The convict-turned-actor has previously discussed his past fighting fires in Northern California when he was “in the joint.”
Kardashian took to her Instagram stories over the weekend to share a post calling for a wage increase. “There are hundreds of incarcerated firefighters, risking their lives to save us,” Kardashian wrote, according to various screen grabs of the post. “The incarcerated firefighters have been paid $1/hour to risk their lives,” she continued. She ended the post by “urging” California Governor Gavin Newsom to raise the pay to “a rate that honors a human being risking their life to save our lives and homes.”
Trejo told TMZ that Kardashian is making the fires “political” and advocating for something that hardly benefits the incarcerated first responders—a point he makes from firsthand experience, as he spent 11 years in and out of prison for drug dealing, armed robbery, and more, before turning his life around and mentoring others. “All the people in jail, and you’re talking to a convict, lady, all the people in jail, they’re fine,” Trejo said, complaining that “everybody needs a cause.”
Though he acknowledged that Kardashian likely meant well, his gripe with her plea is that the incarcerated firefighters get other benefits for volunteering to fight fires, including time knocked off of their sentences.
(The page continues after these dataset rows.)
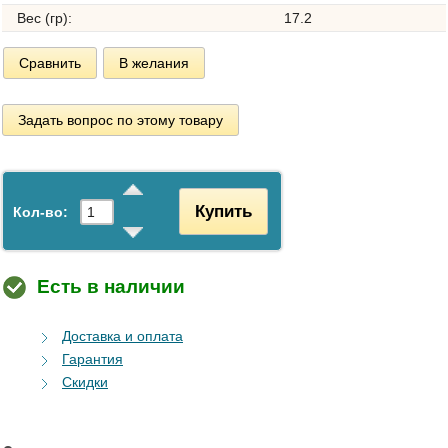
Вес (гр):
17.2
Сравнить
В желания
Задать вопрос по этому товару
Купить
Кол-во:
Есть в наличии
Доставка и оплата
Гарантия
Скидки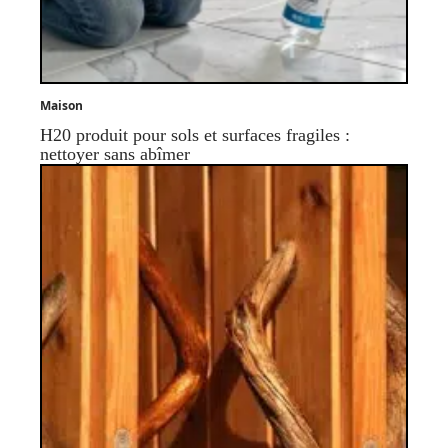
Maison
H20 produit pour sols et surfaces fragiles :
nettoyer sans abîmer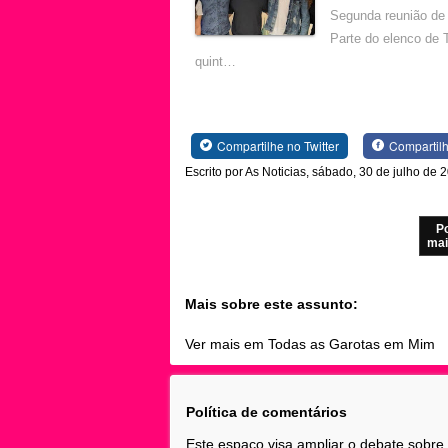
Segunda reunião de 
Parte do elenco de 
quint…
Compartilhe no Twitter
Compartil
Escrito por As Noticias, sábado, 30 de julho de 
P
mai
Mais sobre este assunto:
Ver mais em Todas as Garotas em Mim
Política de comentários
Este espaço visa ampliar o debate sobre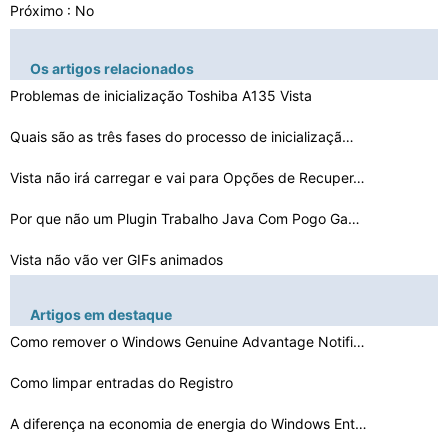
Próximo : No
Os artigos relacionados
Problemas de inicialização Toshiba A135 Vista
Quais são as três fases do processo de inicializaçã…
Vista não irá carregar e vai para Opções de Recuper…
Por que não um Plugin Trabalho Java Com Pogo Games on …
Vista não vão ver GIFs animados
A Ferramenta de Captura não inicia no Windows Vista
Artigos em destaque
Como muitas barras de ferramentas O Windows Vista Ofert…
Como remover o Windows Genuine Advantage Notifications …
Como limpar entradas do Registro
Como posso recuperar suprimido imagens no Windows Vista…
Problemas Desinstalar Vista
A diferença na economia de energia do Windows Entre Te…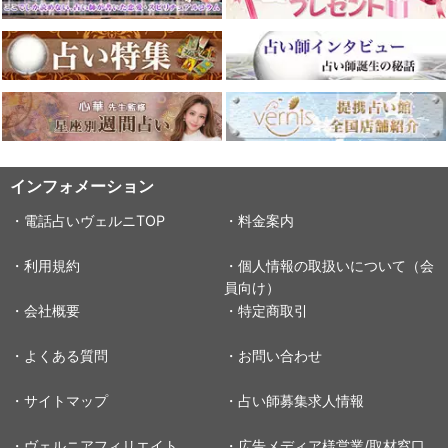
インフォメーション
・電話占いヴェルニTOP
・料金案内
・利用規約
・個人情報の取扱いについて（会
員向け）
・会社概要
・特定商取引
・よくある質問
・お問い合わせ
・サイトマップ
・占い師募集求人情報
・ヴェルニアフィリエイト
・広告メディア様営業/取材窓口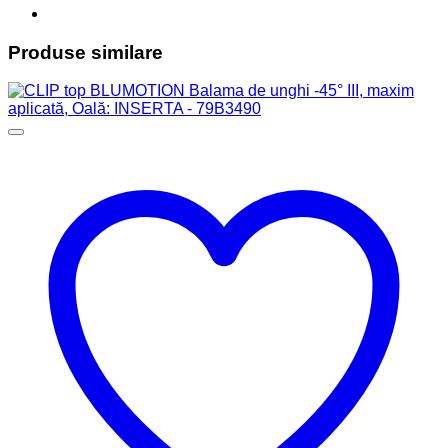
Produse similare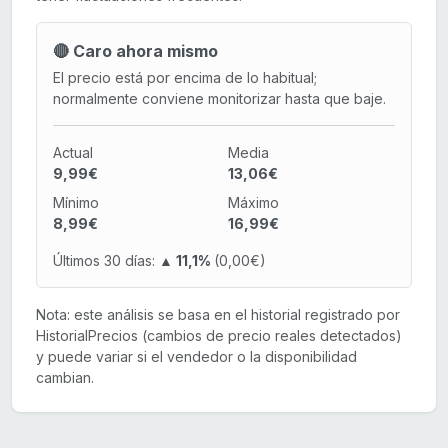
🔴 Caro ahora mismo
El precio está por encima de lo habitual;
normalmente conviene monitorizar hasta que baje.
Actual
Media
9,99€
13,06€
Mínimo
Máximo
8,99€
16,99€
Últimos 30 días:
▲ 11,1%
(0,00€)
Nota: este análisis se basa en el historial registrado por
HistorialPrecios (cambios de precio reales detectados)
y puede variar si el vendedor o la disponibilidad
cambian.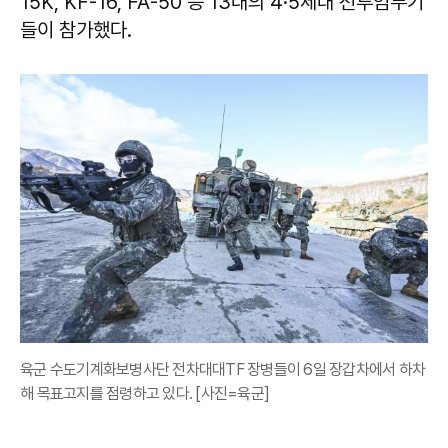
15K, KF-16, FA-50 등 13대의 4·5세대 전투임무기
들이 참가했다.
육군 수도기계화보병사단 전차대대TF 장병들이 6일 장갑차에서 하차
해 목표고지를 점령하고 있다. [사진=육군]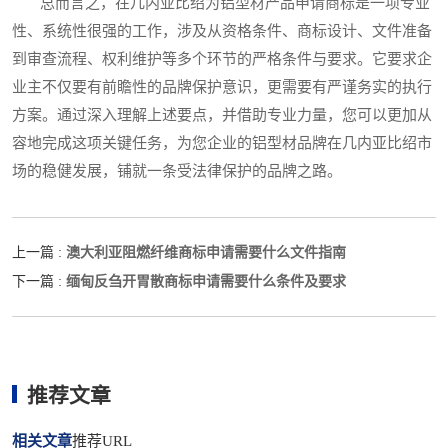
总而言之，在几内亚比绍为铝型材产品申请商标是一项专业
性、系统性很强的工作，涉及从资格条件、商标设计、文件准备
到审查流程、权利维护等多个环节的严格条件与要求。它要求企
业主不仅要有前瞻性的品牌保护意识，更需要有严谨务实的执行
方案。通过深入理解上述要点，并借助专业力量，您可以更加从
容地完成这项关键任务，为您企业的铝型材品牌在几内亚比绍市
场的稳健发展，铺就一条受法律保护的品牌之路。
澳大利亚阻燃纤维商标申请需要什么文件指南
上一篇 :
缅甸反刍开胃散商标申请需要什么条件及要求
下一篇 :
推荐文章
相关文章
推荐URL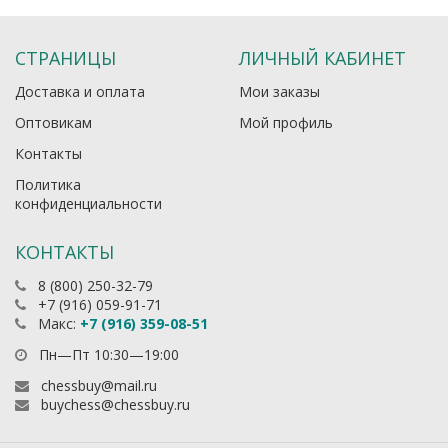
СТРАНИЦЫ
ЛИЧНЫЙ КАБИНЕТ
Доставка и оплата
Мои заказы
Оптовикам
Мой профиль
Контакты
Политика
конфиденциальности
КОНТАКТЫ
8 (800) 250-32-79
+7 (916) 059-91-71
Макс:
+7 (916) 359-08-51
Пн—Пт 10:30—19:00
chessbuy@mail.ru
buychess@chessbuy.ru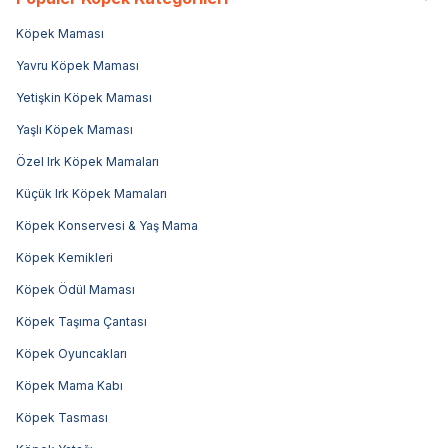
Köpek Maması
Yavru Köpek Maması
Yetişkin Köpek Maması
Yaşlı Köpek Maması
Özel Irk Köpek Mamaları
Küçük Irk Köpek Mamaları
Köpek Konservesi & Yaş Mama
Köpek Kemikleri
Köpek Ödül Maması
Köpek Taşıma Çantası
Köpek Oyuncakları
Köpek Mama Kabı
Köpek Tasması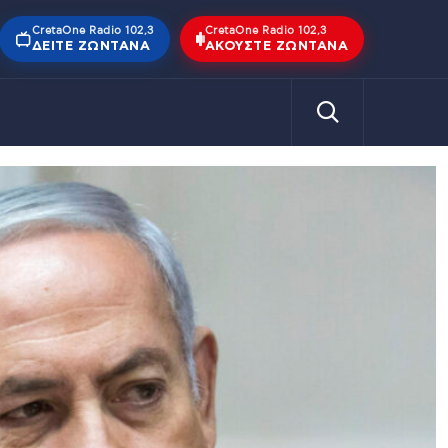
CretaOne Radio 102,3
CretaOne Radio 102,3
ΔΕΊΤΕ ΖΩΝΤΑΝΆ
ΑΚΟΎΣΤΕ ΖΩΝΤΑΝΆ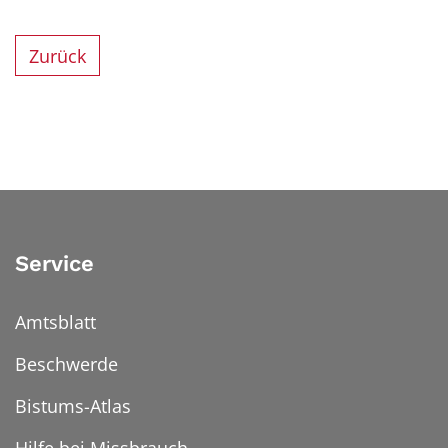
Zurück
Service
Amtsblatt
Beschwerde
Bistums-Atlas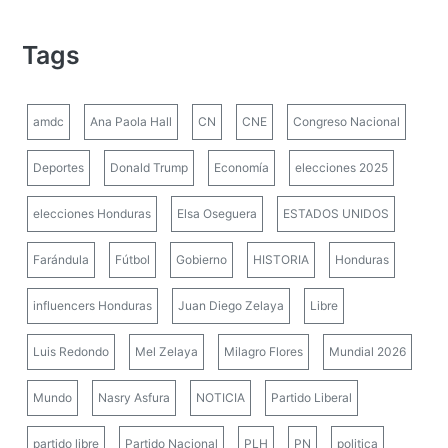
Tags
amdc
Ana Paola Hall
CN
CNE
Congreso Nacional
Deportes
Donald Trump
Economía
elecciones 2025
elecciones Honduras
Elsa Oseguera
ESTADOS UNIDOS
Farándula
Fútbol
Gobierno
HISTORIA
Honduras
influencers Honduras
Juan Diego Zelaya
Libre
Luis Redondo
Mel Zelaya
Milagro Flores
Mundial 2026
Mundo
Nasry Asfura
NOTICIA
Partido Liberal
partido libre
Partido Nacional
PLH
PN
politica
He also told TMZ that most pay for jobs on the inside goes toward restitution—so the firefighters likely wouldn’t receive the extra funds themselves.
The reduction in time is the main draw for them, Trejo argued, so Kardashian’s advocacy would be better at serving the people who “lost everything” in the fires. “They committed a [crime],” Trejo said of the incarcerated firefighters, adding, “I hate saying this—I was a criminal!”